Outside of playing the games themselves, there may be no way for the Cougars to solve that problem. But they might start with identifying the right rotations.

The starters will include Victor, Sheffield, Williams and Kelly, according to the depth chart WSU released on Monday.

An “or” separates Victor, Sheffield and Hamilton. Same for Nunnally and sophomore Leyton Smithson. Hernandez is the only clear No. 2 option at his spot — and he won’t be redshirting, Dickert said, which means he’ll get some real playing time.

The Cougars feel they can get all those guys snaps, though, in part because of the pace they’ll play. They can’t rely on the same group of receivers on every snap with that tempo, so they’ll rotate in receivers every four or five plays, Dickert said.

“I think this year in the receiver room, there’s a lot of guys who are ready and willing to contribute,” Victor said. “It’s not just the four starters — it’s the two deep, it’s the three deep. You see the scout team giving the first defense a lot of work. I think that’s a testament to not only coach Edwards, but our mindset and our mentality every time we step on this field as receivers.”

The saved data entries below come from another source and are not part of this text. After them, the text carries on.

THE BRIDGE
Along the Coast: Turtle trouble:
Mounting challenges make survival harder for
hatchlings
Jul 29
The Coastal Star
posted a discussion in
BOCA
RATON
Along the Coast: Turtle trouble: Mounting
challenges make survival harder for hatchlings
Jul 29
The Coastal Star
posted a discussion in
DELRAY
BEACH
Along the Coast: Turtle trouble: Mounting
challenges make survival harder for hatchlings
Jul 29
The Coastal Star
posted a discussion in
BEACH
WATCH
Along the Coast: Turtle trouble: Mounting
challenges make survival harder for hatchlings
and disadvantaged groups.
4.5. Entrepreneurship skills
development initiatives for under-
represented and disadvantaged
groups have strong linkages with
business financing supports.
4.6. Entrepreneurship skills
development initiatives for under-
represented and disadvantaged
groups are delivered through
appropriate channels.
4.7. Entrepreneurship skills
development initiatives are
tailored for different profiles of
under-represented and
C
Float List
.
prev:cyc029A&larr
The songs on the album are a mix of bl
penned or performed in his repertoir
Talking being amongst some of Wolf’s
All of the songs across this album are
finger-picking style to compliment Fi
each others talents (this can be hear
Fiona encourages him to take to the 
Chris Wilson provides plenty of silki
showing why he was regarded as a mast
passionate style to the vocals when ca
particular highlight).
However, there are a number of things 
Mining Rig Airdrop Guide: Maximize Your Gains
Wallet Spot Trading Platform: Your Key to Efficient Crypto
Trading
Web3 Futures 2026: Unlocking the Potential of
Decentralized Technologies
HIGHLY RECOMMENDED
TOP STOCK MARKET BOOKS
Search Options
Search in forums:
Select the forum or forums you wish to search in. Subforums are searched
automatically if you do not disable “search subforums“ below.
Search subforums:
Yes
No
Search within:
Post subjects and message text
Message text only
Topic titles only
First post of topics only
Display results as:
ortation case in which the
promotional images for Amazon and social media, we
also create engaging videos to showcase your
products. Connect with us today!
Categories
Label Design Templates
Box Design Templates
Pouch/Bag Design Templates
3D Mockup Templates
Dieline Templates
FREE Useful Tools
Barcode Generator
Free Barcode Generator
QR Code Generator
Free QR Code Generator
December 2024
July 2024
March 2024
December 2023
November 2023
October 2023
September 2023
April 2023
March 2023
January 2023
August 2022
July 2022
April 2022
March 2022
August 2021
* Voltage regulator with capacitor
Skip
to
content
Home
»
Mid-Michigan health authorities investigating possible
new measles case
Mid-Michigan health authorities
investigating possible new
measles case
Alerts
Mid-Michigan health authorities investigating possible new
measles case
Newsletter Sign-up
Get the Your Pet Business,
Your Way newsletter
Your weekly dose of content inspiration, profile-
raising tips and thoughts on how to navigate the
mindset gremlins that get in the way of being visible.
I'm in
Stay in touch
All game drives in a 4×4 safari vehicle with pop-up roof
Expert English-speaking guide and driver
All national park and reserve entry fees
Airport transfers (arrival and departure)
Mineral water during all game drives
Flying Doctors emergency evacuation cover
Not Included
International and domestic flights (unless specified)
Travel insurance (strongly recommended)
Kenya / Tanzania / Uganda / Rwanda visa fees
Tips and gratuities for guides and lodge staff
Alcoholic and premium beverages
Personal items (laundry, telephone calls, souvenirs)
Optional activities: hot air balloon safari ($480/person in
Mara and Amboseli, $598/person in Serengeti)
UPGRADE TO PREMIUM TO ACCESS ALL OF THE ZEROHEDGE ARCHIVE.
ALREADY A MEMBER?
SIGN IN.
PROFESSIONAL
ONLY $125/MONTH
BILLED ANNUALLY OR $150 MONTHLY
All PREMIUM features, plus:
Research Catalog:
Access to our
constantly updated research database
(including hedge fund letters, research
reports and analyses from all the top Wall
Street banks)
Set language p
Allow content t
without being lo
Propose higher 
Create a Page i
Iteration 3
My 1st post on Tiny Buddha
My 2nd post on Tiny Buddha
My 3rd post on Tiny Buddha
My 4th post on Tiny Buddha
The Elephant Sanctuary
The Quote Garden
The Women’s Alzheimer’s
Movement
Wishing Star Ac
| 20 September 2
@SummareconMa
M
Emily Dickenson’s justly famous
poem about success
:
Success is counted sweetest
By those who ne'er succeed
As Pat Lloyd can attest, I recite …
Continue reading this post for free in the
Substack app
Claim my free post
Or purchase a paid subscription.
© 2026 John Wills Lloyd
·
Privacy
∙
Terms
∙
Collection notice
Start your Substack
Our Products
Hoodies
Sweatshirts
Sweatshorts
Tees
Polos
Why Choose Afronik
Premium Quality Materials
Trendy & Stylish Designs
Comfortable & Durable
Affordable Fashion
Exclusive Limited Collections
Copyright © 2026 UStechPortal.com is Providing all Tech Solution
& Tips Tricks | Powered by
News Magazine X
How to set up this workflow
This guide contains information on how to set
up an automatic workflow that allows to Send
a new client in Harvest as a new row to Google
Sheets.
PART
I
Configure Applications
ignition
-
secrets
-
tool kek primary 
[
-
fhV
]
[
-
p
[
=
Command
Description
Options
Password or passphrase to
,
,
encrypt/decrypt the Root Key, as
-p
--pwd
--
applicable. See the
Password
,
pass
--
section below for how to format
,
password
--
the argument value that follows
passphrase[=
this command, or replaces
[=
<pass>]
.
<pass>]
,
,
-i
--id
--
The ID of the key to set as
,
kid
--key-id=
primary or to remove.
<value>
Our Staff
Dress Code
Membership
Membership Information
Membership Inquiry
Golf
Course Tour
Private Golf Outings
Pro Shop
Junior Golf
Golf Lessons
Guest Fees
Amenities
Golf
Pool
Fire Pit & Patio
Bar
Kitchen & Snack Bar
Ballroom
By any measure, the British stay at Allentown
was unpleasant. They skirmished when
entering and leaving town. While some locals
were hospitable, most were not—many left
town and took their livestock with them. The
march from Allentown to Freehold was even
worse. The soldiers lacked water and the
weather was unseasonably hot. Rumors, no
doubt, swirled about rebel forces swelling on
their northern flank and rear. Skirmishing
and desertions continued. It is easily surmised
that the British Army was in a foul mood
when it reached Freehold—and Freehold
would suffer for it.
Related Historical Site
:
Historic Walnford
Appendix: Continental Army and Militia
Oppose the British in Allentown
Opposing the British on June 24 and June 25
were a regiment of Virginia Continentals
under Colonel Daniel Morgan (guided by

Even counting first-year receivers coach Nick Edwards, Victor is the most tenured in WSU’s wideout room.

Offensive coordinator Ben Arbuckle is in his first season. He’s made clear his plans to incorporate tight ends more in his offense, which means starting tight end Cooper Mathers will be out catching passes — in his first year as the starter.

“New” might be the best way to describe WSU’s passing attack this season. For the Cougars, the encouraging part is they have the talent. That might hold them over until they establish rhythm. Ward and others have sung the praises of Hernandez, a true freshmen, and Sheffield, whose quickness prompted cornerback Chau Smith-Wade to compare him to NFL speedster Tyreek Hill.

“I still feel like with me, it’s learning the offense,” Kelly said after that second scrimmage. “Trying to just understand the basics of the offense, and then trying to use my own sauce to mix it up a little bit.

“I feel like with my talents and things that I’m good at, I feel like Cam always gives me an opportunity to do that. And for me, and for our receiver group (our job) is to make him look good and make him look great.”

Whether the Cougars do so will be known soon enough. What’s clear is: They have a lot of guys to go to.